## HOW TO COMPLETE THIS TASK
Each line of the material below must be transcribed exactly.
· · ·
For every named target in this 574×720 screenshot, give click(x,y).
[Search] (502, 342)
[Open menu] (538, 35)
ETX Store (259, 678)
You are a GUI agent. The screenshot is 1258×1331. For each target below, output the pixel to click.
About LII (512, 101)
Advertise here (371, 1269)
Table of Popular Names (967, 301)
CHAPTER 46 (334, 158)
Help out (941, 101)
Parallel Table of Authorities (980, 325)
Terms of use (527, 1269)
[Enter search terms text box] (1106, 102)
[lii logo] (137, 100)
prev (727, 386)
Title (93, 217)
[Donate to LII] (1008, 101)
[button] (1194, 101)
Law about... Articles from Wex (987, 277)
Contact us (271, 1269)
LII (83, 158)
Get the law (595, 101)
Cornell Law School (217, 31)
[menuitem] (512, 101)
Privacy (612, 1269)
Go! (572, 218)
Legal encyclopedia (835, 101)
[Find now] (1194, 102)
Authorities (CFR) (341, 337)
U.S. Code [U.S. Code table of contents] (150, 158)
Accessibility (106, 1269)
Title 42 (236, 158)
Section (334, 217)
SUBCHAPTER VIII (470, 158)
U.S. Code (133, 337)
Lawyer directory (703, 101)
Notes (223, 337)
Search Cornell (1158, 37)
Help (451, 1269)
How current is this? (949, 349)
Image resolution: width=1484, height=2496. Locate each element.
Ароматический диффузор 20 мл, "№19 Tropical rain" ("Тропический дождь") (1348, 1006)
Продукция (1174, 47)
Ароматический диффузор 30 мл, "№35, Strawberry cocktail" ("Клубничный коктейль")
· · ·
## ANSWER
For every named target in this 574×720 screenshot, give click(x,y).
[Search] (502, 342)
[Open menu] (538, 35)
ETX Store (259, 678)
You are a GUI agent. The screenshot is 1258×1331. For each target below, output the pixel to click.
About LII (512, 101)
Advertise here (371, 1269)
Table of Popular Names (967, 301)
CHAPTER 46 (334, 158)
Help out (941, 101)
Parallel Table of Authorities (980, 325)
Terms of use (527, 1269)
[Enter search terms text box] (1106, 102)
[lii logo] (137, 100)
prev (727, 386)
Title (93, 217)
[Donate to LII] (1008, 101)
[button] (1194, 101)
Law about... Articles from Wex (987, 277)
Contact us (271, 1269)
LII (83, 158)
Get the law (595, 101)
Cornell Law School (217, 31)
[menuitem] (512, 101)
Privacy (612, 1269)
Go! (572, 218)
Legal encyclopedia (835, 101)
[Find now] (1194, 102)
Authorities (CFR) (341, 337)
U.S. Code [U.S. Code table of contents] (150, 158)
Accessibility (106, 1269)
Title 42 (236, 158)
Section (334, 217)
SUBCHAPTER VIII (470, 158)
U.S. Code (133, 337)
Lawyer directory (703, 101)
Notes (223, 337)
Search Cornell (1158, 37)
Help (451, 1269)
How current is this? (949, 349)
Image resolution: width=1484, height=2496. Locate each element.
Ароматический диффузор 20 мл, "№19 Tropical rain" ("Тропический дождь") (1348, 1006)
Продукция (1174, 47)
Ароматический диффузор 30 мл, "№35, Strawberry cocktail" ("Клубничный коктейль")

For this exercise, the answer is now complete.